» **Task to carry out**: Your answer should consist of each line below that includes the word "Venta".

[[ Records provided open ]]

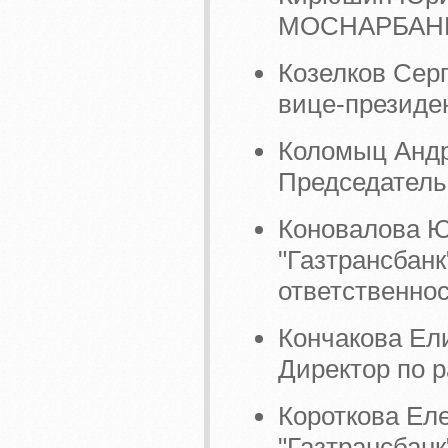
МОСНАРБАНК"
Козелков Се
вице-президе
Коломыц Андр
Председатель
Коновалова Ю
"Газтрансбанк
ответственно
Кончакова Ел
Директор по 
Короткова Ел
"Газтрансбанк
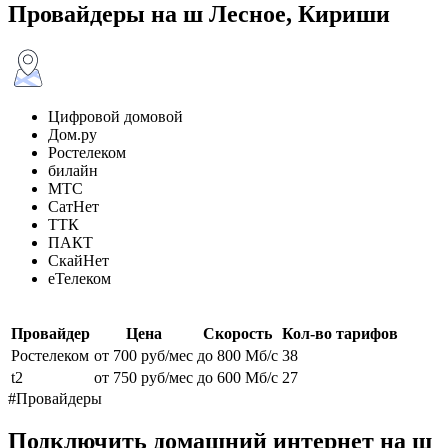
Провайдеры на ш Лесное, Кириши
Цифровой домовой
Дом.ру
Ростелеком
билайн
МТС
СатНет
ТТК
ПАКТ
СкайНет
еТелеком
Провайдер
Цена
Скорость
Кол-во тарифов
Ростелеком
от 700 руб/мес
до 800 Мб/с
38
t2
от 750 руб/мес
до 600 Мб/с
27
#Провайдеры
Подключить домашний интернет на ш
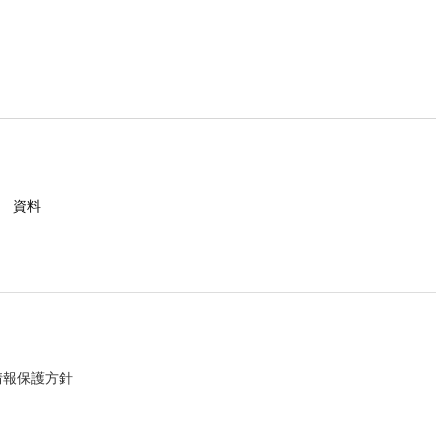
とはありません。なお、お客様の同意を得
る必要がある場合
資料
す。この場合、当社は、委託先としての適
監督を行います。
情報保護方針
提供記録の開示を求められたときは、お客
は一部を開示しないこともあり、開示しな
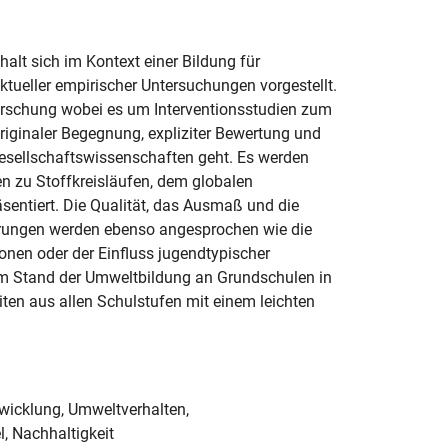
alt sich im Kontext einer Bildung für
tueller empirischer Untersuchungen vorgestellt.
orschung wobei es um Interventionsstudien zum
ginaler Begegnung, expliziter Bewertung und
Gesellschaftswissenschaften geht. Es werden
n zu Stoffkreisläufen, dem globalen
sentiert. Die Qualität, das Ausmaß und die
rungen werden ebenso angesprochen wie die
onen oder der Einfluss jugendtypischer
um Stand der Umweltbildung an Grundschulen in
ten aus allen Schulstufen mit einem leichten
wicklung, Umweltverhalten,
, Nachhaltigkeit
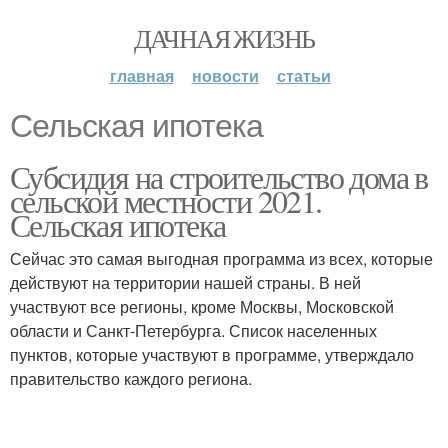
ДАЧНАЯ ЖИЗНЬ
главная
новости
статьи
Сельская ипотека
Субсидия на строительство дома в
сельской местности 2021.
Сельская ипотека
Сейчас это самая выгодная программа из всех, которые
действуют на территории нашей страны. В ней
участвуют все регионы, кроме Москвы, Московской
области и Санкт-Петербурга. Список населенных
пунктов, которые участвуют в программе, утверждало
правительство каждого региона.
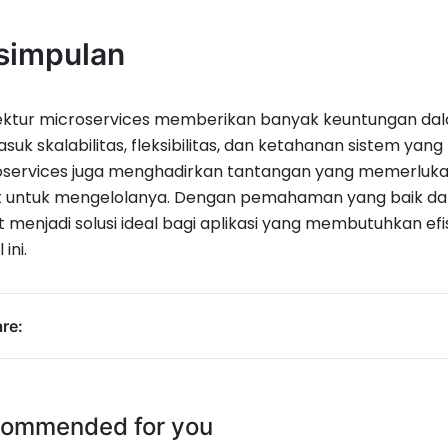
simpulan
tektur microservices memberikan banyak keuntungan da
suk skalabilitas, fleksibilitas, dan ketahanan sistem yan
oservices juga menghadirkan tantangan yang memerluk
 untuk mengelolanya. Dengan pemahaman yang baik dan 
 menjadi solusi ideal bagi aplikasi yang membutuhkan ef
 ini.
re:
ommended for you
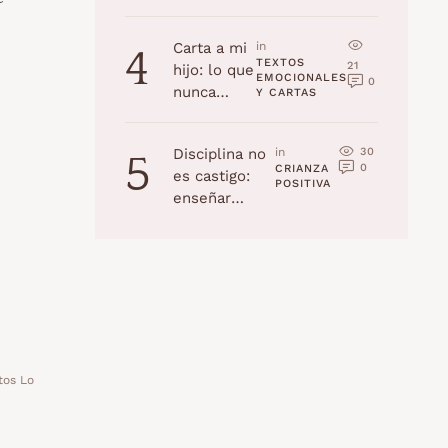
la edad
(Navidad
Carta a mi
in 
4
2025)
TEXTOS 
21
hijo: lo que
EMOCIONALES 
0
nunca
Y CARTAS
recordarás,
pero yo
30
Disciplina no
in 
5
jamás
0
CRIANZA 
es castigo:
olvidaré
POSITIVA
enseñar
habilidades a
tu hijo
tos Lo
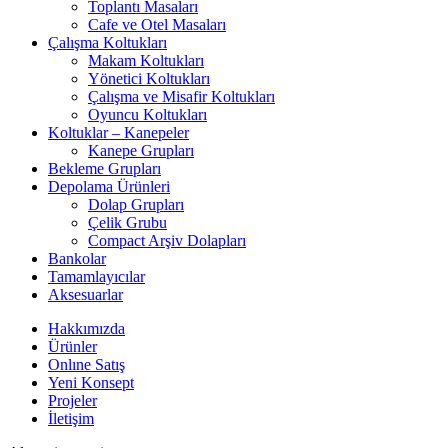
Toplantı Masaları
Cafe ve Otel Masaları
Çalışma Koltukları
Makam Koltukları
Yönetici Koltukları
Çalışma ve Misafir Koltukları
Oyuncu Koltukları
Koltuklar – Kanepeler
Kanepe Grupları
Bekleme Grupları
Depolama Ürünleri
Dolap Grupları
Çelik Grubu
Compact Arşiv Dolapları
Bankolar
Tamamlayıcılar
Aksesuarlar
Hakkımızda
Ürünler
Onlıne Satış
Yeni Konsept
Projeler
İletişim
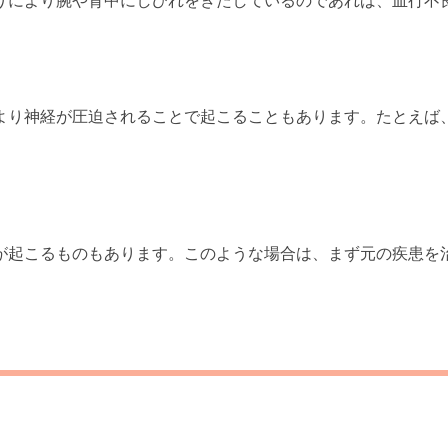
りにより腕や背中にしびれをきたしているのであれば、血行不
より神経が圧迫されることで起こることもあります。たとえば
が起こるものもあります。このような場合は、まず元の疾患を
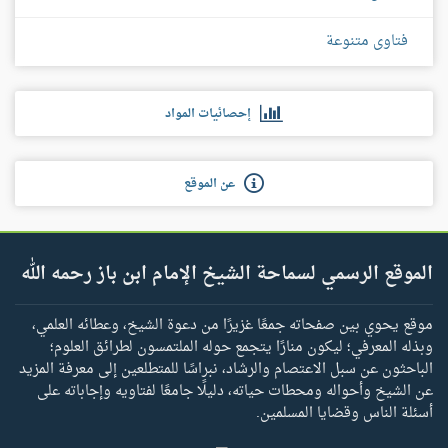
فتاوى متنوعة
إحصائيات المواد
عن الموقع
الموقع الرسمي لسماحة الشيخ الإمام ابن باز رحمه الله
موقع يحوي بين صفحاته جمعًا غزيرًا من دعوة الشيخ، وعطائه العلمي،
وبذله المعرفي؛ ليكون منارًا يتجمع حوله الملتمسون لطرائق العلوم؛
الباحثون عن سبل الاعتصام والرشاد، نبراسًا للمتطلعين إلى معرفة المزيد
عن الشيخ وأحواله ومحطات حياته، دليلًا جامعًا لفتاويه وإجاباته على
أسئلة الناس وقضايا المسلمين.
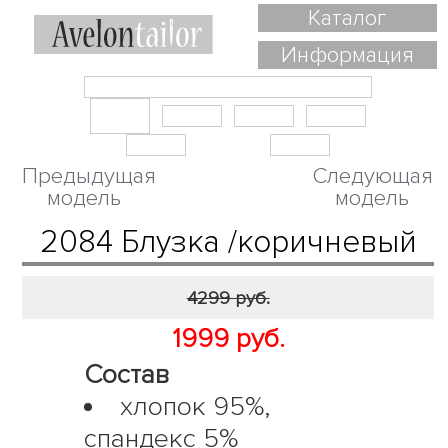
Каталог
Информация
Предыдущая
Следующая
модель
модель
2084 Блузка /коричневый
4299 руб.
1999 руб.
Состав
хлопок 95%,
спандекс 5%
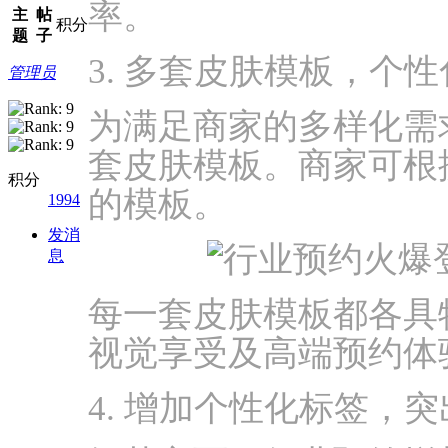
率。
主
帖
积分
题
子
3. 多套皮肤模板，个
管理员
为满足商家的多样化需
套皮肤模板。商家可根
积分
的模板。
1994
发消
息
每一套皮肤模板都各具
视觉享受及高端预约体验
4. 增加个性化标签，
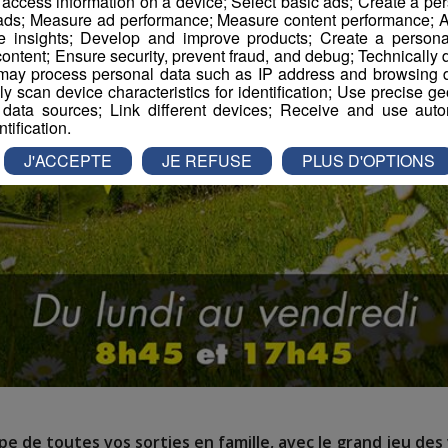
r access information on a device; Select basic ads; Create a per
 ads; Measure ad performance; Measure content performance; A
e insights; Develop and improve products; Create a personali
ontent; Ensure security, prevent fraud, and debug; Technically d
ay process personal data such as IP address and browsing da
vely scan device characteristics for identification; Use precise g
 data sources; Link different devices; Receive and use autom
ntification.
J'ACCEPTE
JE REFUSE
PLUS D'OPTIONS
e de toutes vos sorties en famille, avec le grand jeu des 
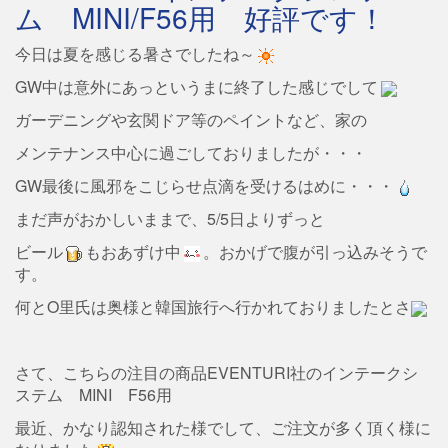
ム MINI/F56用 好評です！
今日は夏を感じる暑さでしたね～
GW中は意外にあっというまに終了した感じでして
ガーデニングや玄関ドア等のペイントなど、家の
メンテナンス中心に過ごしておりましたが・・・
GW最後に風邪をこじらせ点滴を受けるはめに・・・
まだ声がおかしいままで、5/5日よりずっと
ビール
もおあずけ中
。おかげで腹が引っ込みそうで
す。
何とO里氏は奥様と韓国旅行へ行かれておりましたとさ
さて、こちらの注目の商品EVENTURI社のインテークシ
ステム MINI F56用
最近、かなり認知された様でして、ご注文が多く頂く様に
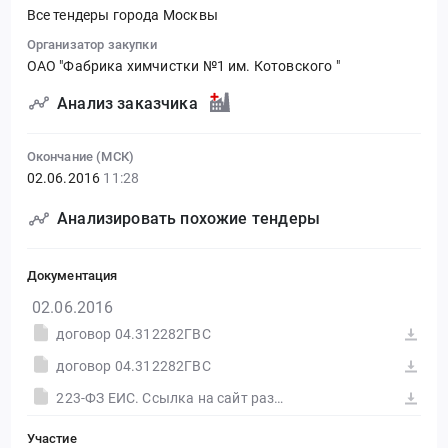
Все тендеры города Москвы
Организатор закупки
ОАО "Фабрика химчистки №1 им. Котовского "
Анализ заказчика
Окончание (МСК)
02.06.2016
11:28
Анализировать похожие тендеры
Документация
02.06.2016
договор 04.312282ГВС
договор 04.312282ГВС
223-ФЗ ЕИС. Ссылка на сайт размещения тендера #30558478711.doc
Участие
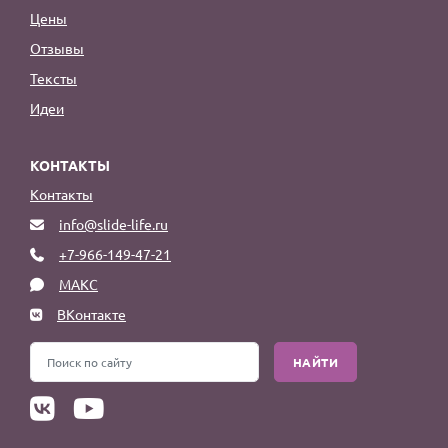
Цены
Отзывы
Тексты
Идеи
КОНТАКТЫ
Контакты
info@slide-life.ru
+7-966-149-47-21
МАКС
ВКонтакте
НАЙТИ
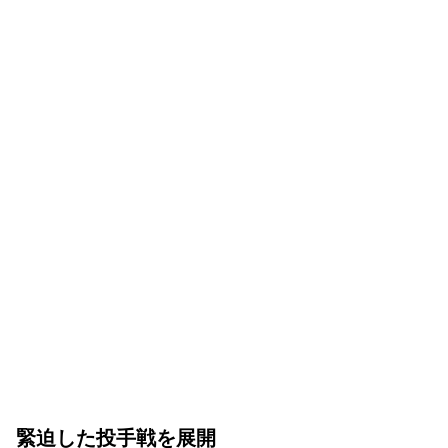
緊迫した投手戦を展開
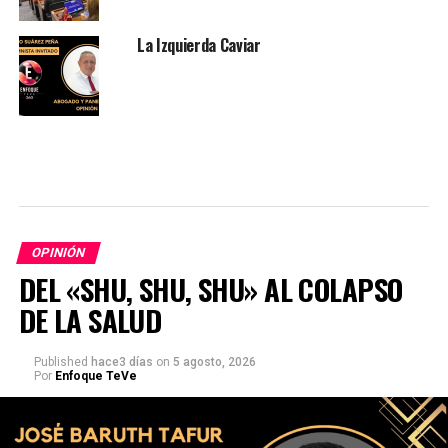
La Izquierda Caviar
OPINIÓN
DEL «SHU, SHU, SHU» AL COLAPSO
DE LA SALUD
Published
hace3 días
on
5 agosto, 2026
Por
Enfoque TeVe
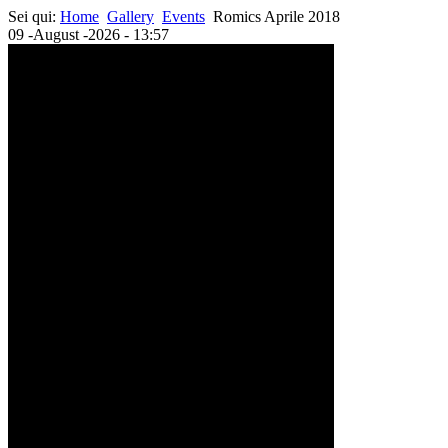
Sei qui:
Home
Gallery
Events
Romics Aprile 2018
09 -August -2026 - 13:57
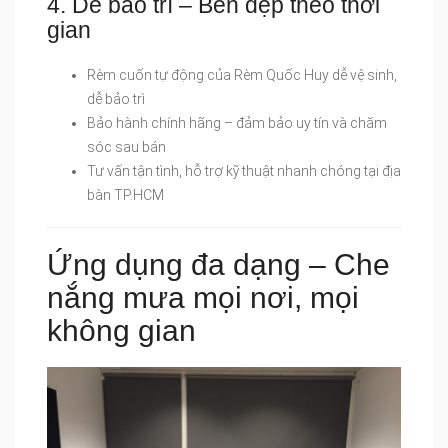
4. Dễ bảo trì – Bền đẹp theo thời
gian
Rèm cuốn tự động của Rèm Quốc Huy dễ vệ sinh,
dễ bảo trì
Bảo hành chính hãng – đảm bảo uy tín và chăm
sóc sau bán
Tư vấn tận tình, hỗ trợ kỹ thuật nhanh chóng tại địa
bàn TP.HCM
Ứng dụng đa dạng – Che
nắng mưa mọi nơi, mọi
không gian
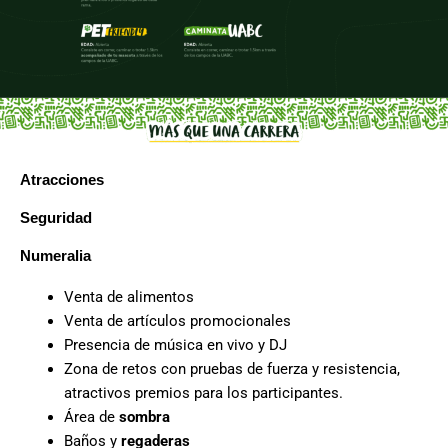
Atracciones
Seguridad
Numeralia
Venta de alimentos
Venta de artículos promocionales
Presencia de música
en vivo y DJ
Zona de retos con pruebas de fuerza y resistencia,
atractivos premios para los participantes.
Área de
sombra
Baños y
regaderas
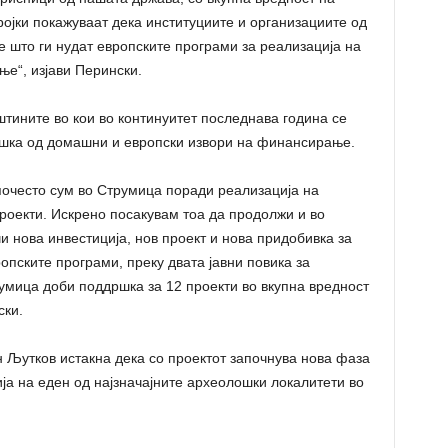
ројки покажуваат дека институциите и организациите од
е што ги нудат европските програми за реализација на
ње“, изјави Перински.
штините во кои во континуитет последнава година се
ршка од домашни и европски извори на финансирање.
почесто сум во Струмица поради реализација на
роекти. Искрено посакувам тоа да продолжи и во
чи нова инвестиција, нов проект и нова придобивка за
опските програми, преку двата јавни повика за
мица доби поддршка за 12 проекти во вкупна вредност
ски.
н Љутков истакна дека со проектот започнува нова фаза
ија на еден од најзначајните археолошки локалитети во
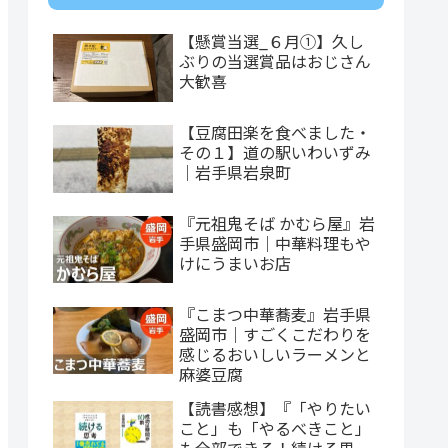
【懸賞当選_６月①】久し
ぶりの当選賞品はおじさん
大歓喜
【豆腐田楽を食べました・
その１】道の駅いわいずみ
｜岩手県岩泉町
『元祖鬼そば かむら屋』岩
手県盛岡市｜中華料理もや
けにうまいお店
『こまつ中華蕎麦』岩手県
盛岡市｜すごくこだわりを
感じるおいしいラーメンと
麻婆豆腐
【読書感想】『「やりたい
こと」も「やるべきこと」
も全部できる！続ける思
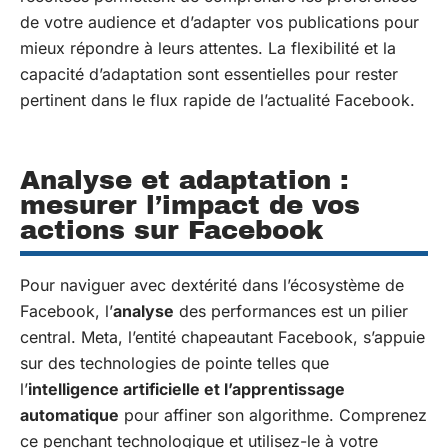
de votre audience et d’adapter vos publications pour
mieux répondre à leurs attentes. La flexibilité et la
capacité d’adaptation sont essentielles pour rester
pertinent dans le flux rapide de l’actualité Facebook.
Analyse et adaptation :
mesurer l’impact de vos
actions sur Facebook
Pour naviguer avec dextérité dans l’écosystème de
Facebook, l’
analyse
des performances est un pilier
central. Meta, l’entité chapeautant Facebook, s’appuie
sur des technologies de pointe telles que
l’
intelligence artificielle et l’apprentissage
automatique
pour affiner son algorithme. Comprenez
ce penchant technologique et utilisez-le à votre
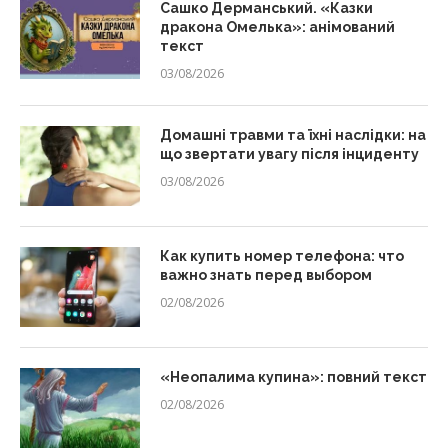
Сашко Дерманський. «Казки
дракона Омелька»: анімований
текст
03/08/2026
Домашні травми та їхні наслідки: на
що звертати увагу після інциденту
03/08/2026
Как купить номер телефона: что
важно знать перед выбором
02/08/2026
«Неопалима купина»: повний текст
02/08/2026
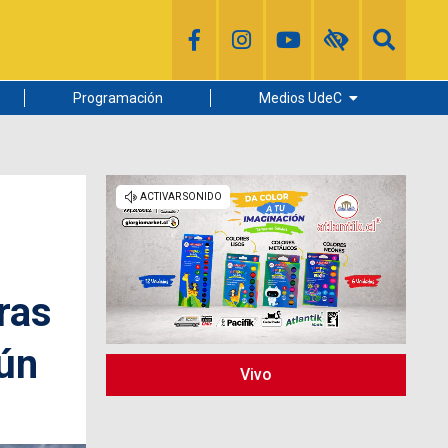
Programación
Medios UdeC
Diario Concepción
Radio UdeC
Noticias UdeC
La Discusión
ras
mún
Vivo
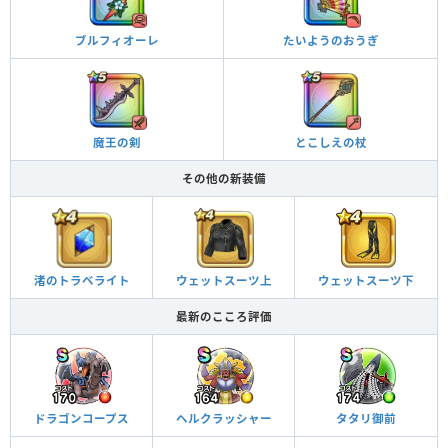
ブルフィオーレ
たいようのおうぎ
魔王の剣
とこしえの杖
その他の新装備
渚のトラベライト
ウェットスーツ上
ウェットスーツ下
最新のこころ評価
ドラゴンコープス
ヘルクラッシャー
タタリ御前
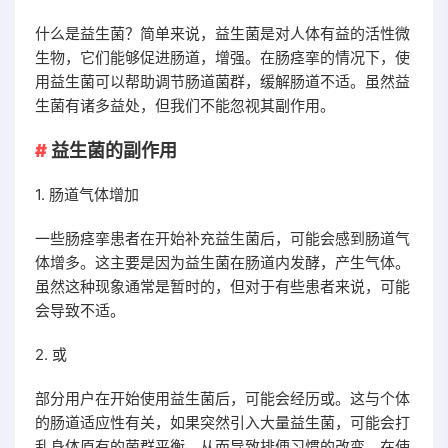
什么是益生菌？简单来说，益生菌是对人体有益的活性微
生物，它们能够促进肠道，增强。在肠痉挛的情况下，使
用益生菌可以帮助调节肠道菌群，缓解肠道不适。虽然益
生菌有诸多益处，但我们不能忽视其副作用。
益生菌的副作用
1. 肠道气体增加
一些肠痉挛患者在开始补充益生菌后，可能会感到肠道气
体增多。这主要是因为益生菌在肠道内发酵，产生气体。
虽然这种现象通常是暂时的，但对于有些患者来说，可能
会导致不适。
2. 或
部分用户在开始使用益生菌后，可能会经历或。这与个体
的肠道适应性有关，如果突然引入大量益生菌，可能会打
乱身体原有的菌群平衡，从而导致排便习惯的改变。在使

[[ Records provided closed ]]

» **Written solution**:
Venta de alimentos
Venta de artículos promocionales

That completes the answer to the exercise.